Search the data for the string "just" and copy each line where it turns up.

* * * *

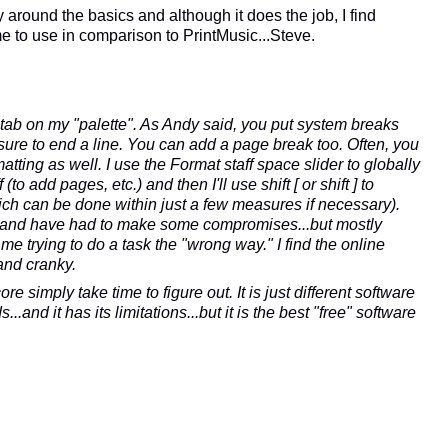
around the basics and although it does the job, I find
 to use in comparison to PrintMusic...Steve.
 tab on my "palette". As Andy said, you put system breaks
re to end a line. You can add a page break too. Often, you
tting as well. I use the Format staff space slider to globally
(to add pages, etc.) and then I'll use shift [ or shift ] to
ch can be done within just a few measures if necessary).
...and have had to make some compromises...but mostly
e trying to do a task the "wrong way." I find the online
and cranky.
e simply take time to figure out. It is just different software
..and it has its limitations...but it is the best "free" software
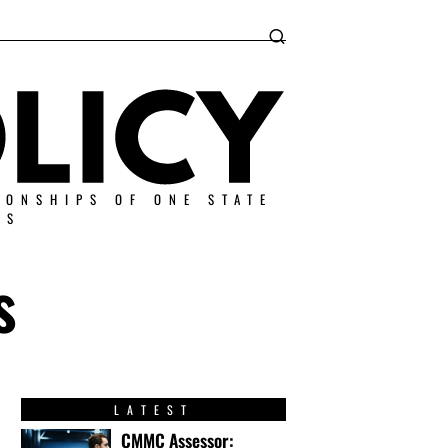
IONSHIPS OF ONE STATE
ES
s
LATEST
CMMC Assessor:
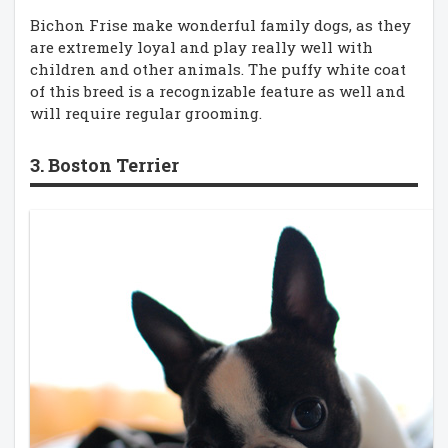
Bichon Frise make wonderful family dogs, as they
are extremely loyal and play really well with
children and other animals. The puffy white coat
of this breed is a recognizable feature as well and
will require regular grooming.
3. Boston Terrier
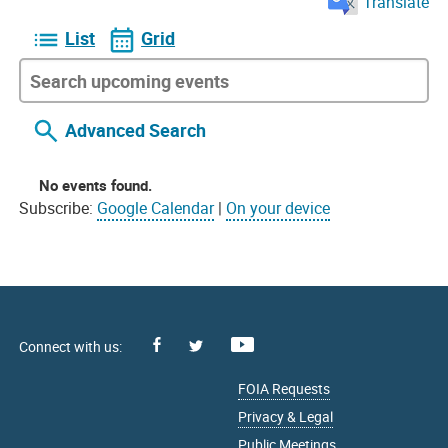
Translate
List
Grid
Advanced Search
No events found.
Subscribe:
Google Calendar
|
On your device
Facebook
Youtube
X
FOIA Requests
Privacy & Legal
Public Meetings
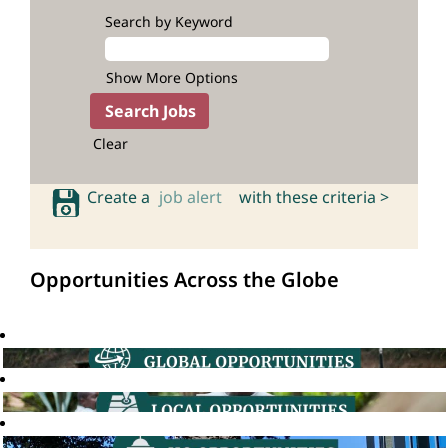
Search by Keyword
Show More Options
Clear
Create a
job alert
with these criteria >
Opportunities Across the Globe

* * * *

Result of this task:
ch can be done within just a few measures if necessary).
e simply take time to figure out. It is just different software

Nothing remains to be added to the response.